What this task involves - I would like the line with "nízkých úroků, ale" and every line after it, down to the end of the entries below, output exactly and without pictures.

Source material -

▼

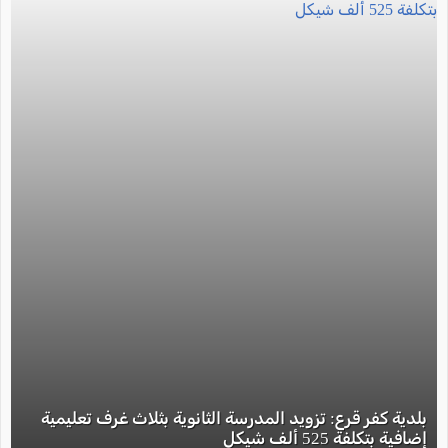
بلدية كفر قرع: تزويد المدرسة الثانوية بثلاث غرف تعليمية
إضافية بتكلفة 525 ألف شيكل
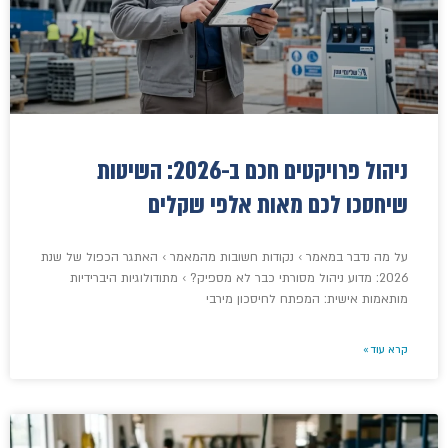
ניהול פרויקטים חכם ב-2026: השיטות
שיחסכו לכם מאות אלפי שקלים
על מה נדבר במאמר › נקודות חשובות מהמאמר › האתגר הכפול של שנת
2026: מדוע ניהול מסורתי כבר לא מספיק? › מתודולוגיות היברידיות
מותאמות אישית: המפתח לחיסכון מירבי
קרא עוד »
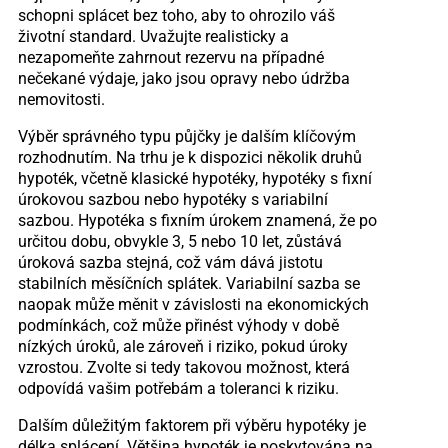
schopni splácet bez toho, aby to ohrozilo váš
životní standard. Uvažujte realisticky a
nezapomeňte zahrnout rezervu na případné
nečekané výdaje, jako jsou opravy nebo údržba
nemovitosti.
Výběr správného typu půjčky je dalším klíčovým
rozhodnutím. Na trhu je k dispozici několik druhů
hypoték, včetně klasické hypotéky, hypotéky s fixní
úrokovou sazbou nebo hypotéky s variabilní
sazbou. Hypotéka s fixním úrokem znamená, že po
určitou dobu, obvykle 3, 5 nebo 10 let, zůstává
úroková sazba stejná, což vám dává jistotu
stabilních měsíčních splátek. Variabilní sazba se
naopak může měnit v závislosti na ekonomických
podmínkách, což může přinést výhody v době
nízkých úroků, ale zároveň i riziko, pokud úroky
vzrostou. Zvolte si tedy takovou možnost, která
odpovídá vašim potřebám a toleranci k riziku.
Dalším důležitým faktorem při výběru hypotéky je
délka splácení. Většina hypoték je poskytována na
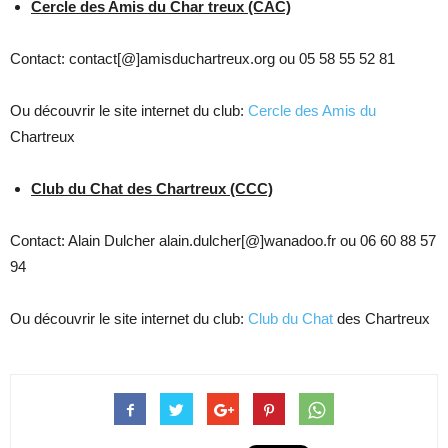
Cercle des Amis du Char treux (CAC)
Contact: contact[@]amisduchartreux.org ou 05 58 55 52 81
Ou découvrir le site internet du club:
Cercle des Amis du
Chartreux
Club du Chat des Chartreux (CCC)
Contact: Alain Dulcher alain.dulcher[@]wanadoo.fr ou 06 60 88 57
94
Ou découvrir le site internet du club:
Club du Chat
des Chartreux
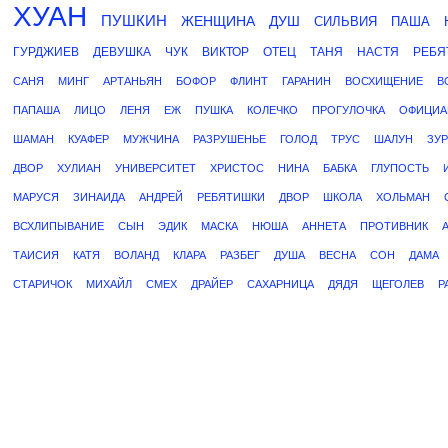
ХУАН
ПУШКИН
ЖЕНЩИНА
ДУШ
СИЛЬВИЯ
ПАША
ГУРДЖИЕВ
ДЕВУШКА
ЧУК
ВИКТОР
ОТЕЦ
ТАНЯ
НАСТЯ
РЕБЯ
САНЯ
МИНГ
АРТАНЬЯН
БОФОР
ФЛИНТ
ГАРАНИН
ВОСХИЩЕНИЕ
В
ПАПАША
ЛИЦО
ЛЕНЯ
ЕЖ
ПУШКА
КОЛЕЧКО
ПРОГУЛОЧКА
ОФИЦИА
ШАМАН
КУАФЕР
МУЖЧИНА
РАЗРУШЕНЬЕ
ГОЛОД
ТРУС
ШАЛУН
ЗУ
ДВОР
ХУЛИАН
УНИВЕРСИТЕТ
ХРИСТОС
НИНА
БАБКА
ГЛУПОСТЬ
МАРУСЯ
ЗИНАИДА
АНДРЕЙ
РЕБЯТИШКИ
ДВОР
ШКОЛА
ХОЛЬМАН
ВСХЛИПЫВАНИЕ
СЫН
ЭДИК
МАСКА
НЮША
АННЕТА
ПРОТИВНИК
ТАИСИЯ
КАТЯ
ВОЛАНД
КЛАРА
РАЗБЕГ
ДУША
ВЕСНА
СОН
ДАМА
СТАРИЧОК
МИХАЙЛ
СМЕХ
ДРАЙЕР
САХАРНИЦА
ДЯДЯ
ЩЕГОЛЕВ
Р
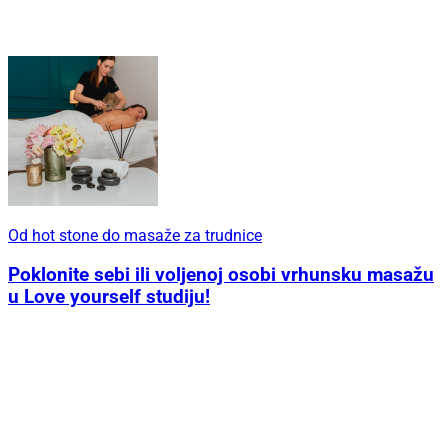
Od hot stone do masaže za trudnice
Poklonite sebi ili voljenoj osobi vrhunsku masažu
u Love yourself studiju!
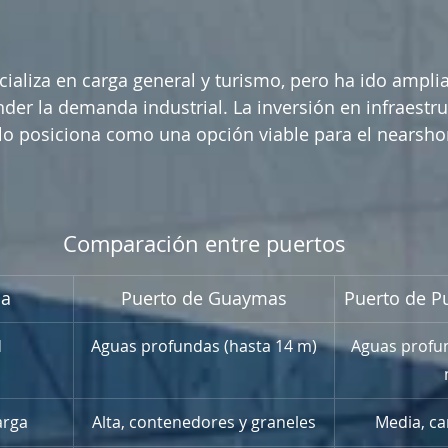
cializa en carga general y turismo, pero ha ido ampli
der la demanda industrial. La inversión en infraestru
s lo posiciona como una opción viable para el nearsho
Comparación entre puertos
ca
Puerto de Guaymas
Puerto de P
d
Aguas profundas (hasta 14 m)
Aguas profun
arga
Alta, contenedores y graneles
Media, ca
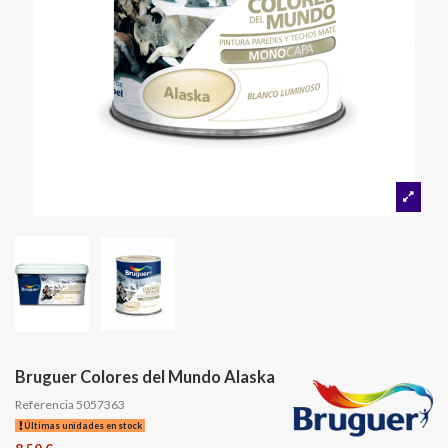
Bruguer Colores del Mundo Alaska
Referencia
5057363
Últimas unidades en stock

▲

Exercise solution -
nízkých úroků, ale zároveň i riziko, pokud úroky
vzrostou. Zvolte si tedy takovou možnost, která
odpovídá vašim potřebám a toleranci k riziku.
Dalším důležitým faktorem při výběru hypotéky je
délka splácení. Většina hypoték je poskytována na
Cercle des Amis du Char treux (CAC)
Contact: contact[@]amisduchartreux.org ou 05 58 55 52 81
Ou découvrir le site internet du club:
Cercle des Amis du
Chartreux
Club du Chat des Chartreux (CCC)
Contact: Alain Dulcher alain.dulcher[@]wanadoo.fr ou 06 60 88 57
94
Ou découvrir le site internet du club:
Club du Chat
des Chartreux
ХУАН
ПУШКИН
ЖЕНЩИНА
ДУШ
СИЛЬВИЯ
ПАША
ГУРДЖИЕВ
ДЕВУШКА
ЧУК
ВИКТОР
ОТЕЦ
ТАНЯ
НАСТЯ
РЕБЯ
САНЯ
МИНГ
АРТАНЬЯН
БОФОР
ФЛИНТ
ГАРАНИН
ВОСХИЩЕНИЕ
В
ПАПАША
ЛИЦО
ЛЕНЯ
ЕЖ
ПУШКА
КОЛЕЧКО
ПРОГУЛОЧКА
ОФИЦИА
ШАМАН
КУАФЕР
МУЖЧИНА
РАЗРУШЕНЬЕ
ГОЛОД
ТРУС
ШАЛУН
ЗУ
ДВОР
ХУЛИАН
УНИВЕРСИТЕТ
ХРИСТОС
НИНА
БАБКА
ГЛУПОСТЬ
МАРУСЯ
ЗИНАИДА
АНДРЕЙ
РЕБЯТИШКИ
ДВОР
ШКОЛА
ХОЛЬМАН
ВСХЛИПЫВАНИЕ
СЫН
ЭДИК
МАСКА
НЮША
АННЕТА
ПРОТИВНИК
ТАИСИЯ
КАТЯ
ВОЛАНД
КЛАРА
РАЗБЕГ
ДУША
ВЕСНА
СОН
ДАМА
СТАРИЧОК
МИХАЙЛ
СМЕХ
ДРАЙЕР
САХАРНИЦА
ДЯДЯ
ЩЕГОЛЕВ
Р
Od hot stone do masaže za trudnice
Poklonite sebi ili voljenoj osobi vrhunsku masažu
u Love yourself studiju!
cializa en carga general y turismo, pero ha ido ampli
der la demanda industrial. La inversión en infraestru
s lo posiciona como una opción viable para el nearsho
Comparación entre puertos
ca
Puerto de Guaymas
Puerto de P
d
Aguas profundas (hasta 14 m)
Aguas profun
arga
Alta, contenedores y graneles
Media, ca
Bruguer Colores del Mundo Alaska
Referencia
5057363
Últimas unidades en stock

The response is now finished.